Mountain Statesman
- Type: Thrice-weekly newspaper
- Format: Broadsheet
- Owner(s): NCWV Media
- Publisher: Nicki Skinner
- Founded: 1870
- Headquarters: 914 West Main St Grafton, Taylor County, WV 26354
- Circulation: 1,710 (as of 2016)
- Website: mountainstatesman.com

= Mountain Statesman =

The Mountain Statesman is a thrice-weekly newspaper serving the Grafton, West Virginia area. Its 2016 circulation was 1,710.

== History ==
The Statesman began its life as the Grafton Sentinel, a publication that was only weeks old when editor and publisher James W. Holt took it over in 1870. Holt, a 21 year old who had previously worked at the Preston County Journal, went through a series of partners but, aside from a short period of divestment from the paper in 1875, remained editor and publisher of the paper until 1893, and returned to the management of the paper after a short tenure as the county's postmaster.

As a staunchly Republican paper in a majority Democratic county, Holt's publication found surprising success. In 1903 Holt introduced the Daily Sentinel, an eight-page six column evening paper, to serve the growing city of Grafton. Holt continued as publisher and editor until three years before his death, handing control of the paper to his son Howard H. Holt in 1915. The younger son in turn passed it to his son, James F. Holt, on his death in 1936. James left the paper in 1948, selling it to Joseph Abey, a Pennsylvania publisher, after deciding to embark on a career in law.

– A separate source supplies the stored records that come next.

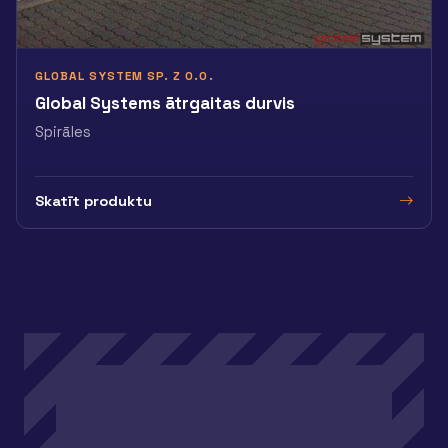
GLOBAL SYSTEM SP. Z O.O.
Global Systems ātrgaitas durvis
Spirāles
Skatīt produktu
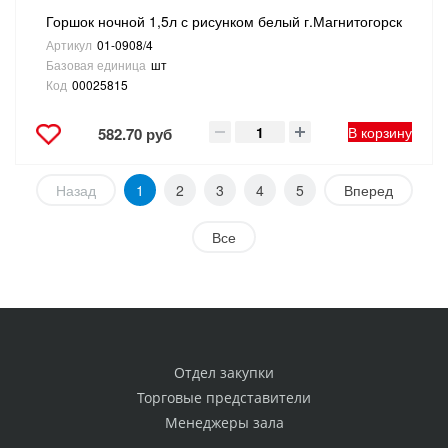
Горшок ночной 1,5л с рисунком белый г.Магнитогорск
Артикул
01-0908/4
Базовая единица
шт
Код
00025815
В корзину
582.70 руб
Назад
1
2
3
4
5
Вперед
Все
Отдел закупки
Торговые представители
Менеджеры зала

In 1946, at the age of just 20, Eldora Nuzum became editor of the Sentinel. At the time of her death, multiple local sources identified her as the first female editor of a daily newspaper in West Virginia.

In the 1960s, the paper (and one of its reporters) were known for the Grafton monster sighting.

In 1975 the Sentinel ceased its daily publication schedule, changed its name to the Mountain Statesman, and moved to the three times a week schedule it uses today. The newspaper was bought by News Media Corporation in the early 1970s. The company sold the newspaper in 2022 to NCWV Media.